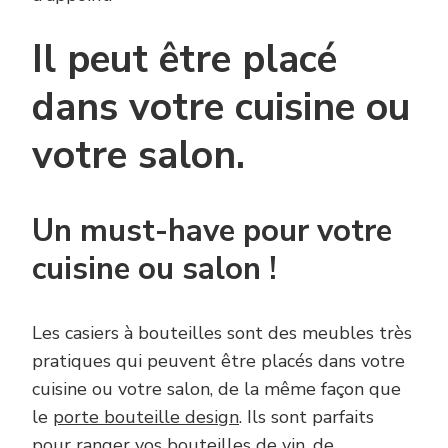
Il peut être placé
dans votre cuisine ou
votre salon.
Un must-have pour votre
cuisine ou salon !
Les casiers à bouteilles sont des meubles très
pratiques qui peuvent être placés dans votre
cuisine ou votre salon, de la même façon que
le
porte bouteille design
. Ils sont parfaits
pour ranger vos bouteilles de vin, de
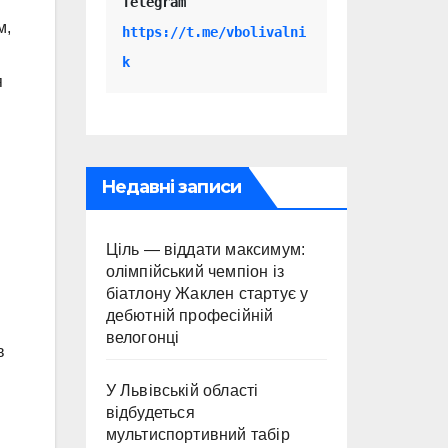
Telegram 
м,
https://t.me/vbolivalni
k
я
Недавні записи
Ціль — віддати максимум:
олімпійський чемпіон із
біатлону Жаклен стартує у
дебютній професійній
велогонці
в
У Львівській області
відбудеться
мультиспортивний табір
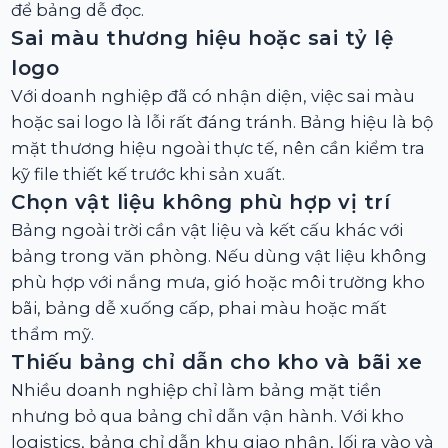
để bảng dễ đọc.
Sai màu thương hiệu hoặc sai tỷ lệ
logo
Với doanh nghiệp đã có nhận diện, việc sai màu
hoặc sai logo là lỗi rất đáng tránh. Bảng hiệu là bộ
mặt thương hiệu ngoài thực tế, nên cần kiểm tra
kỹ file thiết kế trước khi sản xuất.
Chọn vật liệu không phù hợp vị trí
Bảng ngoài trời cần vật liệu và kết cấu khác với
bảng trong văn phòng. Nếu dùng vật liệu không
phù hợp với nắng mưa, gió hoặc môi trường kho
bãi, bảng dễ xuống cấp, phai màu hoặc mất
thẩm mỹ.
Thiếu bảng chỉ dẫn cho kho và bãi xe
Nhiều doanh nghiệp chỉ làm bảng mặt tiền
nhưng bỏ qua bảng chỉ dẫn vận hành. Với kho
logistics, bảng chỉ dẫn khu giao nhận, lối ra vào và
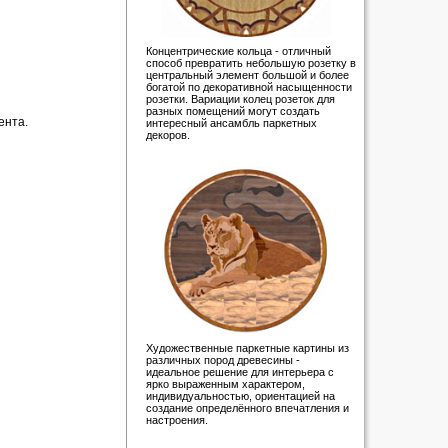
Концентрические кольца - отличный
способ превратить небольшую розетку в
центральный элемент большой и более
богатой по декоративной насыщенности
розетки. Вариации колец розеток для
разных помещений могут создать
ента.
интересный ансамбль паркетных
декоров.
Художественные паркетные картины из
различных пород древесины -
идеальное решение для интерьера с
ярко выраженным характером,
индивидуальностью, ориентацией на
создание определённого впечатления и
настроения.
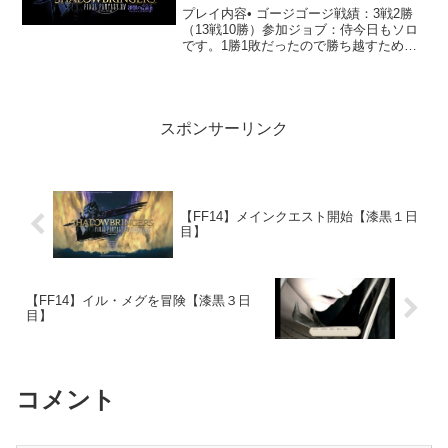
プレイ内容• ゴージゴージ戦績：3戦2勝
（13戦10勝）参加ジョブ：侍今日もソロ
です。1勝1敗だったので勝ち越すために3
戦目に挑み勝つことができました。昨日
ほどの戦果は上げられていませんが、要
所でジャスを落とすことができたので結
構頑張れたと...
スポンサーリンク
【FF14】メインクエスト開始【漆黒１日
目】
【FF14】イル・メグを冒険【漆黒３日
目】
コメント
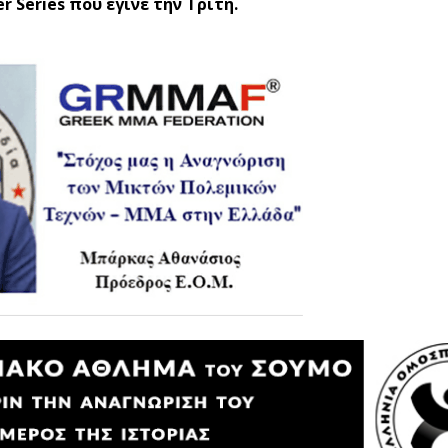
 Series που έγινε την Τρίτη.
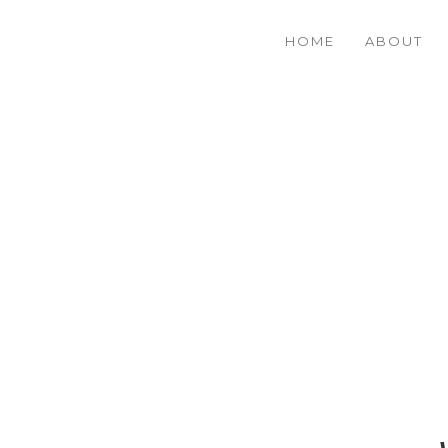
HOME
ABOUT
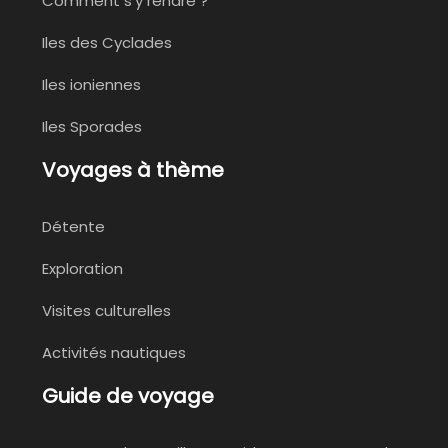
Comment s’y rendre ?
Iles des Cyclades
Iles ioniennes
Iles Sporades
Voyages à thème
Détente
Exploration
Visites culturelles
Activités nautiques
Guide de voyage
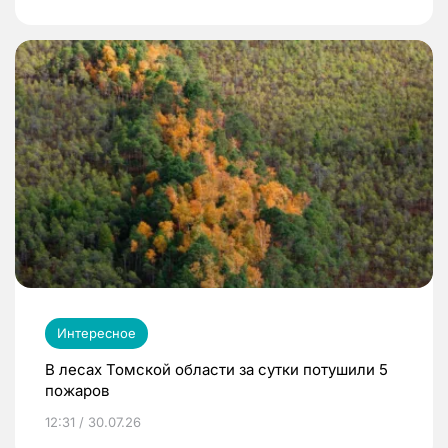
Интересное
В лесах Томской области за сутки потушили 5
пожаров
12:31 / 30.07.26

────────

Give every line of the material that includes the string "nhận".

• [Response]
Với doanh nghiệp đã có nhận diện, việc sai màu
logistics, bảng chỉ dẫn khu giao nhận, lối ra vào và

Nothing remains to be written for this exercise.